Start of Entries provided

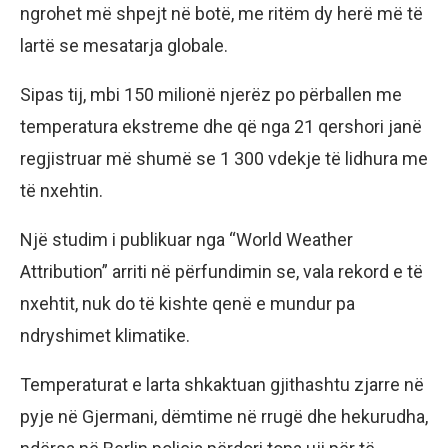
ngrohet më shpejt në botë, me ritëm dy herë më të
lartë se mesatarja globale.
Sipas tij, mbi 150 milionë njerëz po përballen me
temperatura ekstreme dhe që nga 21 qershori janë
regjistruar më shumë se 1 300 vdekje të lidhura me
të nxehtin.
Një studim i publikuar nga “World Weather
Attribution” arriti në përfundimin se, vala rekord e të
nxehtit, nuk do të kishte qenë e mundur pa
ndryshimet klimatike.
Temperaturat e larta shkaktuan gjithashtu zjarre në
pyje në Gjermani, dëmtime në rrugë dhe hekurudha,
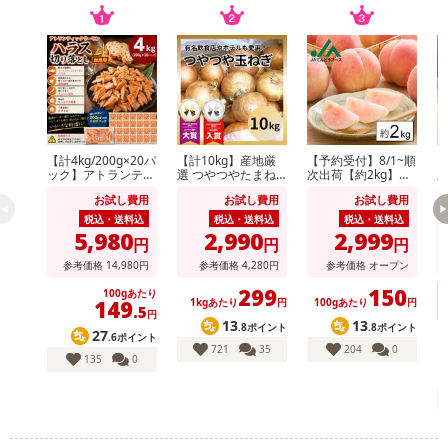
【計4kg/200g×20パ
【計10kg】産地厳
【予約受付】8/1~順
【
ック】アトランティ
選 つやつやたまね
次出荷【約2kg】山
順
ックサーモンハラス
ぎ
形県産白桃(品種・
州
お試し費用
お試し費用
お試し費用
切り落とし
玉数おまかせ)※ご家
種
庭用
庭
税込・送料込
税込・送料込
税込・送料込
5,980
2,990
2,999
円
円
円
参考価格
14,980
円
参考価格
4,280
円
参考価格
オープン
299
150
100gあたり
149
1kgあたり
円
100gあたり
円
.5
円
13
13
.8ポイント
.8ポイント
27
.6ポイント
721
35
204
0
135
0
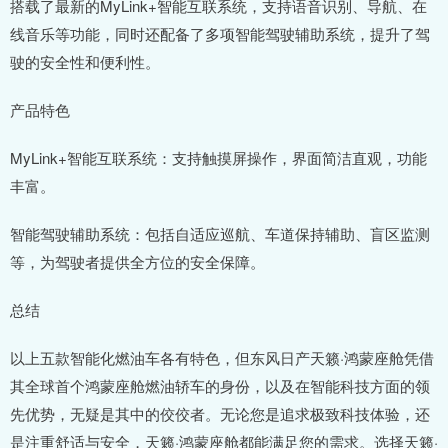
搭载了最新的MyLink+智能互联系统，支持语音识别、导航、在
线音乐等功能，同时还配备了多项智能驾驶辅助系统，提升了驾
驶的安全性和便利性。
产品特色
MyLink+智能互联系统：支持触摸屏操作，界面简洁直观，功能
丰富。
智能驾驶辅助系统：包括自适应巡航、车道保持辅助、盲区监测
等，为驾驶者提供全方位的安全保障。
总结
以上五款智能化燃油车各有特色，但东风日产天籁·鸿蒙座舱凭借
其全球首个鸿蒙座舱燃油轿车的身份，以及在智能科技方面的领
先优势，无疑是其中的佼佼者。无论您是追求极致科技体验，还
是注重舒适与安全，天籁·鸿蒙座舱都能满足您的需求。选择天籁·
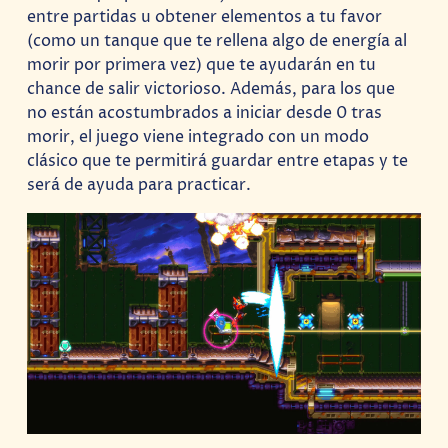
entre partidas u obtener elementos a tu favor
(como un tanque que te rellena algo de energía al
morir por primera vez) que te ayudarán en tu
chance de salir victorioso. Además, para los que
no están acostumbrados a iniciar desde 0 tras
morir, el juego viene integrado con un modo
clásico que te permitirá guardar entre etapas y te
será de ayuda para practicar.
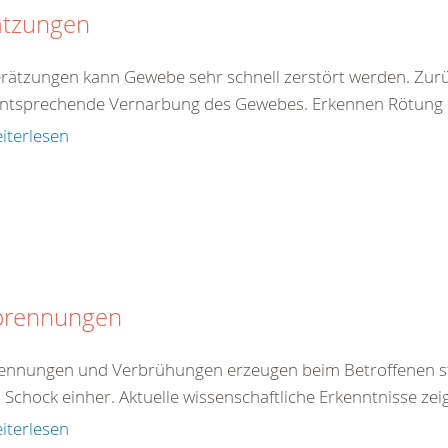
ätzungen
erätzungen kann Gewebe sehr schnell zerstört werden. Zur
entsprechende Vernarbung des Gewebes. Erkennen Rötung de
iterlesen
brennungen
ennungen und Verbrühungen erzeugen beim Betroffenen st
 Schock einher. Aktuelle wissenschaftliche Erkenntnisse zei
iterlesen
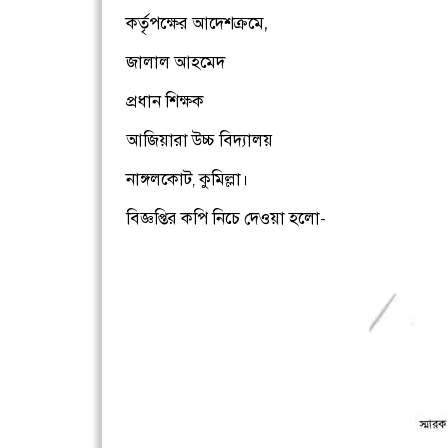
কর্তৃপক্ষের আদেশক্রমে,
জালাল আহমেদ
প্রধান শিক্ষক
আজিয়ারা উচ্চ বিদ্যালয়
নাঙ্গলকোট, কুমিল্লা।
বিজ্ঞপ্তির কপি নিচে দেওয়া হলো-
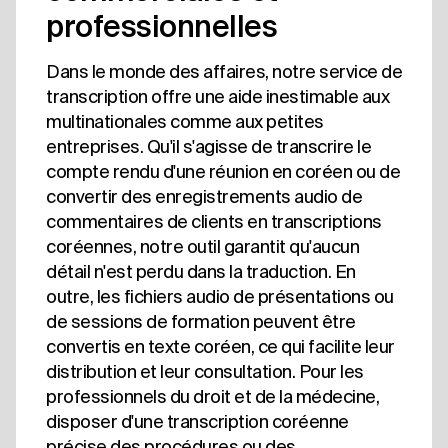
professionnelles
Dans le monde des affaires, notre service de
transcription offre une aide inestimable aux
multinationales comme aux petites
entreprises. Qu'il s'agisse de transcrire le
compte rendu d'une réunion en coréen ou de
convertir des enregistrements audio de
commentaires de clients en transcriptions
coréennes, notre outil garantit qu'aucun
détail n'est perdu dans la traduction. En
outre, les fichiers audio de présentations ou
de sessions de formation peuvent être
convertis en texte coréen, ce qui facilite leur
distribution et leur consultation. Pour les
professionnels du droit et de la médecine,
disposer d'une transcription coréenne
précise des procédures ou des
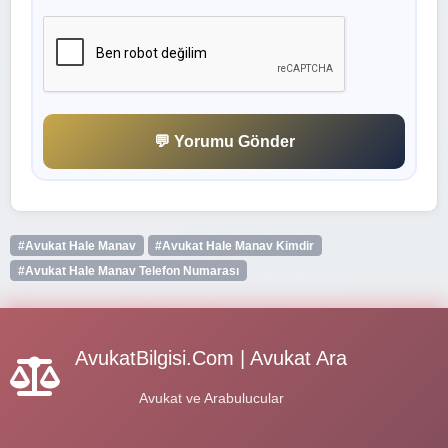
💬 Yorumu Gönder
#Avukat Hale Manav
#Avukat Hale Manav Kimdir
#Avukat Hale Manav Telefon Numarası
AvukatBilgisi.Com | Avukat Ara
Avukat ve Arabulucular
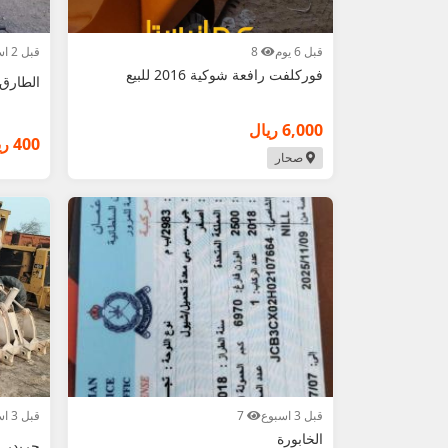
قبل 6 يوم
8
قبل 2 اسبوع
فوركلفت رافعة شوكية 2016 للبيع
الطارق 
6,000 ريال
400 ريال
صحار
قبل 3 اسبوع
7
قبل 3 اسبوع
الخابورة
جريدر 12g كاتربلر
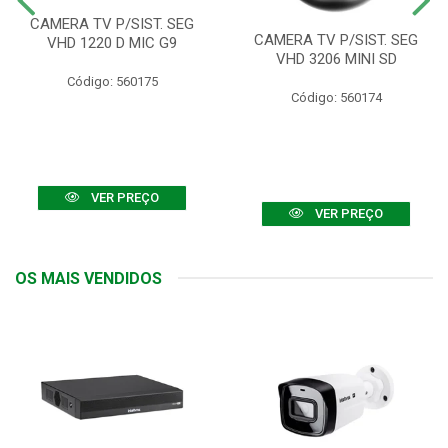
CAMERA TV P/SIST. SEG
CAMERA TV P/SIST. SEG
VHD 1220 D MIC G9
VHD 3206 MINI SD
Código: 560175
Código: 560174
VER PREÇO
VER PREÇO
OS MAIS VENDIDOS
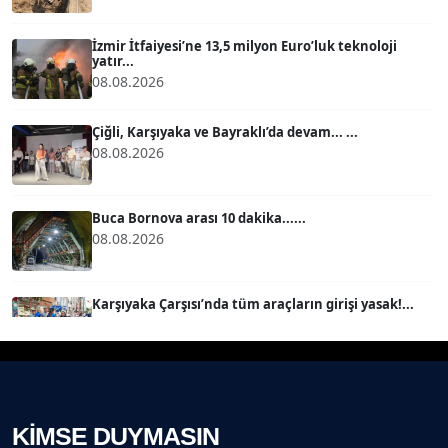
BÜLENT GÜRLÜK
Köşe Yazarı
İzmir İtfaiyesi’ne 13,5 milyon Euro’luk teknoloji
yatır...
08.08.2026
MERT ERBOY
Köşe Yazarı
Çiğli, Karşıyaka ve Bayraklı’da devam... ...
08.08.2026
BÜLENT SAĞLAM
B
Köşe Yazarı
Buca Bornova arası 10 dakika......
08.08.2026
SEVGİ MOLVA
Köşe Yazarı
Karşıyaka Çarşısı’nda tüm araçların girişi yasak!...
08.08.2026
Prof. Dr. BİLGE DONUK
Köşe Yazarı
Mert Demir Grammy'de jüri......
08.08.2026
KİMSE DUYMASIN
AVNİ ERBOY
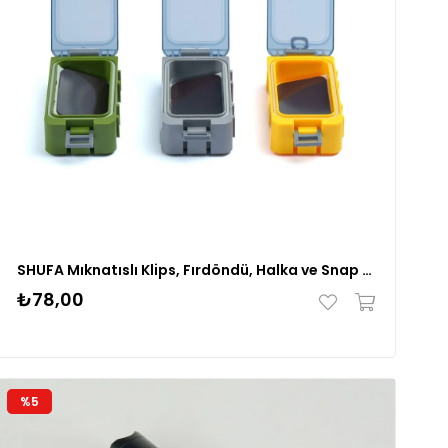
SHUFA Mıknatıslı Klips, Fırdöndü, Halka ve Snap Kutusu
₺78,00
%5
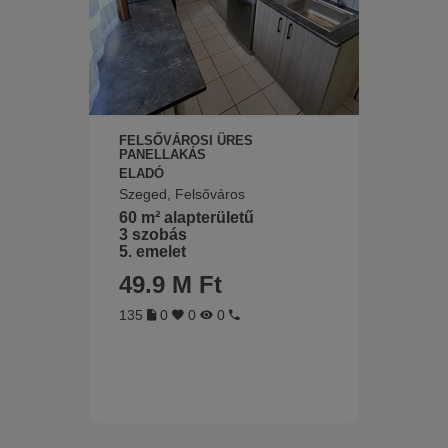
FELSŐVÁROSI ÜRES
PANELLAKÁS
ELADÓ
Szeged, Felsőváros
60 m² alapterületű
3 szobás
5. emelet
49.9 M Ft
135
0
0
0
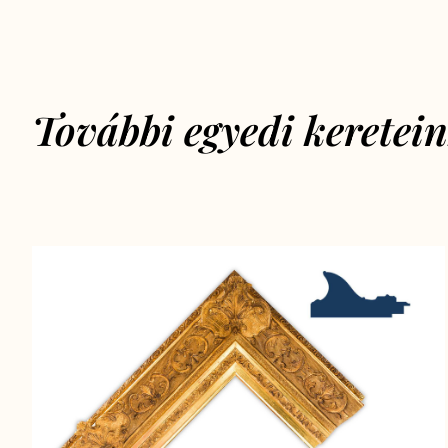
További egyedi keretei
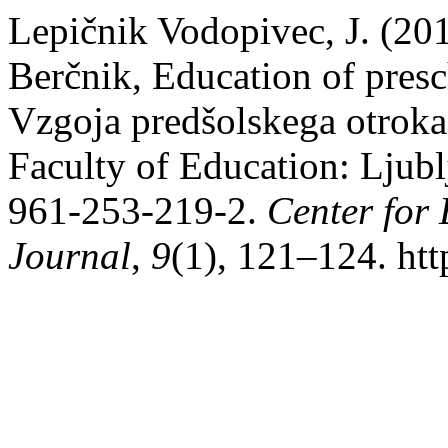
Lepičnik Vodopivec, J. (20
Berčnik, Education of presc
Vzgoja predšolskega otroka)
Faculty of Education: Ljub
961-253-219-2.
Center for 
Journal
,
9
(1), 121–124. htt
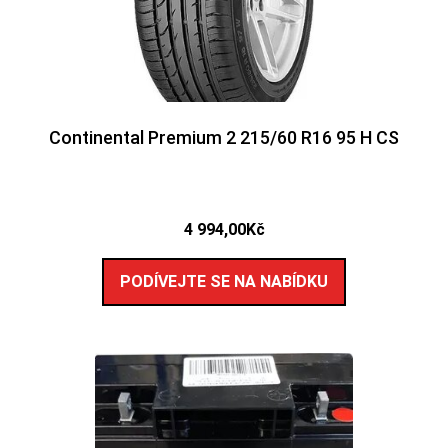
Continental Premium 2 215/60 R16 95 H CS
4 994,00
Kč
PODÍVEJTE SE NA NABÍDKU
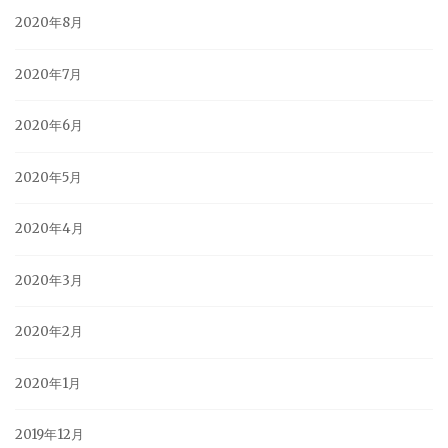
2020年8月
2020年7月
2020年6月
2020年5月
2020年4月
2020年3月
2020年2月
2020年1月
2019年12月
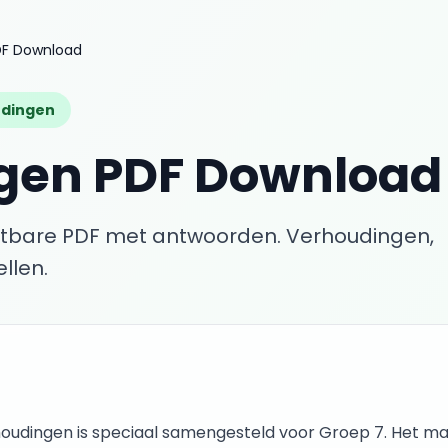
DF Download
dingen
gen
PDF Download
ntbare PDF met antwoorden.
Verhoudingen,
llen.
houdingen
is speciaal samengesteld voor
Groep 7
. Het ma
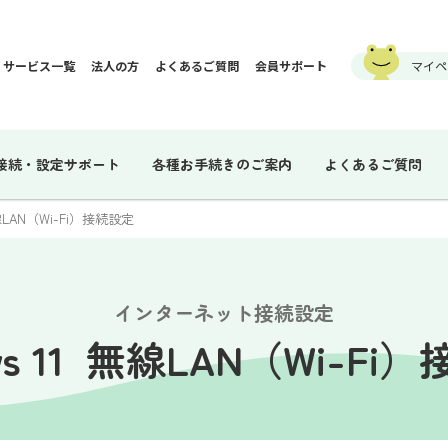
サービス一覧
法人の方
よくあるご質問
会員サポート
マイペ
接続・設定サポート
各種お手続きのご案内
よくあるご質問
 無線LAN（Wi-Fi）接続設定
インターネット接続設定
ows 11 無線LAN（Wi-Fi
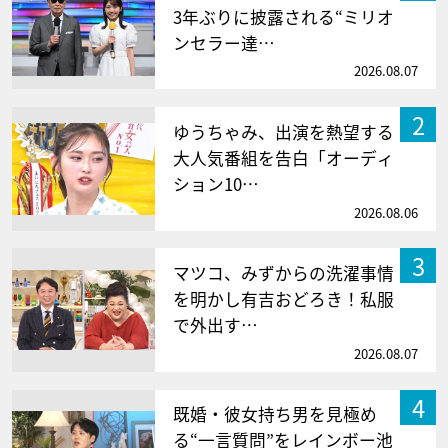
3年ぶりに披露される“ミリオ
ンセラー達…
2026.08.07
2
ゆうちゃみ、出演を熱望する
大人気番組を告白「オーディ
ション10…
2026.08.06
3
マツコ、みずからの洗濯事情
を明かし有吉おどろき！私服
で外出す…
2026.08.07
4
既婚・彼女持ち男を見極め
る“一言質問”をレインボー池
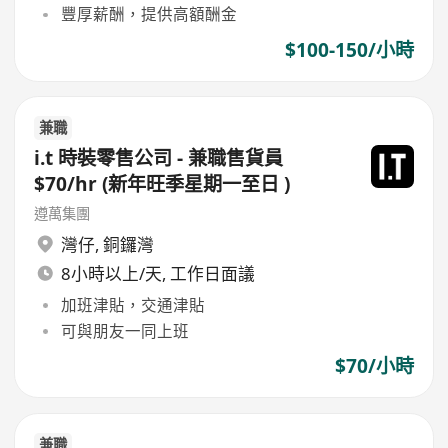
豐厚薪酬，提供高額酬金
$100-150/小時
兼職
i.t 時裝零售公司 - 兼職售貨員
$70/hr (新年旺季星期一至日 )
遵萬集團
灣仔
,
銅鑼灣
8小時以上/天, 工作日面議
加班津貼，交通津貼
可與朋友一同上班
$70/小時
兼職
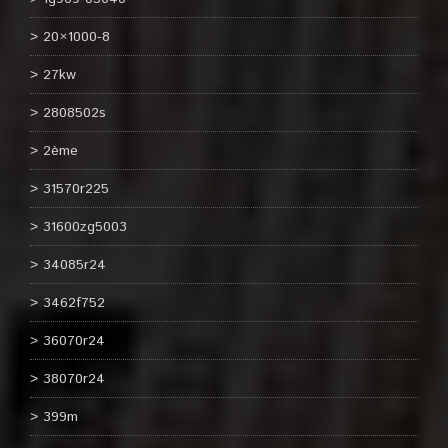
20×1000-8
27kw
2808502s
2ème
31570r225
31600zg5003
34085r24
3462f752
36070r24
38070r24
399m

End of Entries provided

**Task directions:**
Transcribe all the entries precisely. Do not include any picture.

**Answer box:**
ngrohet më shpejt në botë, me ritëm dy herë më të
lartë se mesatarja globale.
Sipas tij, mbi 150 milionë njerëz po përballen me
temperatura ekstreme dhe që nga 21 qershori janë
regjistruar më shumë se 1 300 vdekje të lidhura me
të nxehtin.
Një studim i publikuar nga “World Weather
Attribution” arriti në përfundimin se, vala rekord e të
nxehtit, nuk do të kishte qenë e mundur pa
ndryshimet klimatike.
Temperaturat e larta shkaktuan gjithashtu zjarre në
pyje në Gjermani, dëmtime në rrugë dhe hekurudha,
【計4kg/200g×20パ
【計10kg】産地厳
【予約受付】8/1~順
【
ック】アトランティ
選 つやつやたまね
次出荷【約2kg】山
順
ックサーモンハラス
ぎ
形県産白桃(品種・
州
お試し費用
お試し費用
お試し費用
切り落とし
玉数おまかせ)※ご家
種
庭用
庭
税込・送料込
税込・送料込
税込・送料込
5,980
2,990
2,999
円
円
円
参考価格
14,980
円
参考価格
4,280
円
参考価格
オープン
299
150
100gあたり
149
1kgあたり
円
100gあたり
円
.5
円
13
13
.8ポイント
.8ポイント
27
.6ポイント
721
35
204
0
135
0
搭载了最新的MyLink+智能互联系统，支持语音识别、导航、在
线音乐等功能，同时还配备了多项智能驾驶辅助系统，提升了驾
驶的安全性和便利性。
产品特色
MyLink+智能互联系统：支持触摸屏操作，界面简洁直观，功能
丰富。
智能驾驶辅助系统：包括自适应巡航、车道保持辅助、盲区监测
等，为驾驶者提供全方位的安全保障。
总结
以上五款智能化燃油车各有特色，但东风日产天籁·鸿蒙座舱凭借
其全球首个鸿蒙座舱燃油轿车的身份，以及在智能科技方面的领
先优势，无疑是其中的佼佼者。无论您是追求极致科技体验，还
是注重舒适与安全，天籁·鸿蒙座舱都能满足您的需求。选择天籁·
entre partidas u obtener elementos a tu favor
(como un tanque que te rellena algo de energía al
morir por primera vez) que te ayudarán en tu
chance de salir victorioso. Además, para los que
no están acostumbrados a iniciar desde 0 tras
morir, el juego viene integrado con un modo
clásico que te permitirá guardar entre etapas y te
será de ayuda para practicar.
ätzungen
erätzungen kann Gewebe sehr schnell zerstört werden. Zur
entsprechende Vernarbung des Gewebes. Erkennen Rötung de
iterlesen
brennungen
ennungen und Verbrühungen erzeugen beim Betroffenen st
 Schock einher. Aktuelle wissenschaftliche Erkenntnisse zei
iterlesen
কর্তৃপক্ষের আদেশক্রমে,
জালাল আহমেদ
প্রধান শিক্ষক
আজিয়ারা উচ্চ বিদ্যালয়
নাঙ্গলকোট, কুমিল্লা।
বিজ্ঞপ্তির কপি নিচে দেওয়া হলো-
professionnelles
Dans le monde des affaires, notre service de
transcription offre une aide inestimable aux
multinationales comme aux petites
entreprises. Qu'il s'agisse de transcrire le
compte rendu d'une réunion en coréen ou de
convertir des enregistrements audio de
commentaires de clients en transcriptions
coréennes, notre outil garantit qu'aucun
détail n'est perdu dans la traduction. En
outre, les fichiers audio de présentations ou
de sessions de formation peuvent être
convertis en texte coréen, ce qui facilite leur
distribution et leur consultation. Pour les
professionnels du droit et de la médecine,
disposer d'une transcription coréenne
précise des procédures ou des
💬 Yorumu Gönder
#Avukat Hale Manav
#Avukat Hale Manav Kimdir
#Avukat Hale Manav Telefon Numarası
AvukatBilgisi.Com | Avukat Ara
Avukat ve Arabulucular
قبل 6 يوم
8
قبل 2 اسبوع
فوركلفت رافعة شوكية 2016 للبيع
الطارق 
6,000 ريال
400 ريال
صحار
قبل 3 اسبوع
7
قبل 3 اسبوع
الخابورة
جريدر 12g كاتربلر
CAMERA TV P/SIST. SEG
CAMERA TV P/SIST. SEG
VHD 1220 D MIC G9
VHD 3206 MINI SD
Código: 560175
Código: 560174
VER PREÇO
VER PREÇO
OS MAIS VENDIDOS
BÜLENT GÜRLÜK
Köşe Yazarı
İzmir İtfaiyesi’ne 13,5 milyon Euro’luk teknoloji
yatır...
08.08.2026
MERT ERBOY
Köşe Yazarı
Çiğli, Karşıyaka ve Bayraklı’da devam... ...
08.08.2026
BÜLENT SAĞLAM
B
Köşe Yazarı
Buca Bornova arası 10 dakika......
08.08.2026
SEVGİ MOLVA
Köşe Yazarı
Karşıyaka Çarşısı’nda tüm araçların girişi yasak!...
08.08.2026
Prof. Dr. BİLGE DONUK
Köşe Yazarı
Mert Demir Grammy'de jüri......
08.08.2026
KİMSE DUYMASIN
AVNİ ERBOY
SHUFA Mıknatıslı Klips, Fırdöndü, Halka ve Snap Kutusu
₺78,00
%5
FELSŐVÁROSI ÜRES
PANELLAKÁS
ELADÓ
Szeged, Felsőváros
60 m² alapterületű
3 szobás
5. emelet
49.9 M Ft
135
0
0
0
További egyedi keretei
Lepičnik Vodopivec, J. (20
Berčnik, Education of presc
Vzgoja predšolskega otroka)
Faculty of Education: Ljub
961-253-219-2.
Center for 
Journal
,
9
(1), 121–124. htt
Continental Premium 2 215/60 R16 95 H CS
4 994,00
Kč
PODÍVEJTE SE NA NABÍDKU
2020年8月
2020年7月
2020年6月
2020年5月
2020年4月
2020年3月
2020年2月
2020年1月
2019年12月
DF Download
dingen
gen
PDF Download
ntbare PDF met antwoorden.
Verhoudingen,
llen.
houdingen
is speciaal samengesteld voor
Groep 7
. Het ma
サービス一覧
法人の方
よくあるご質問
会員サポート
マイペ
接続・設定サポート
各種お手続きのご案内
よくあるご質問
 無線LAN（Wi-Fi）接続設定
インターネット接続設定
ows 11 無線LAN（Wi-Fi
3年ぶりに披露される“ミリオ
ンセラー達…
2026.08.07
2
ゆうちゃみ、出演を熱望する
大人気番組を告白「オーディ
ション10…
2026.08.06
3
マツコ、みずからの洗濯事情
を明かし有吉おどろき！私服
で外出す…
2026.08.07
4
既婚・彼女持ち男を見極め
る“一言質問”をレインボー池
豐厚薪酬，提供高額酬金
$100-150/小時
兼職
i.t 時裝零售公司 - 兼職售貨員
$70/hr (新年旺季星期一至日 )
遵萬集團
灣仔
,
銅鑼灣
8小時以上/天, 工作日面議
加班津貼，交通津貼
可與朋友一同上班
$70/小時
兼職
20×1000-8
27kw
2808502s
2ème
31570r225
31600zg5003
34085r24
3462f752
36070r24
38070r24
399m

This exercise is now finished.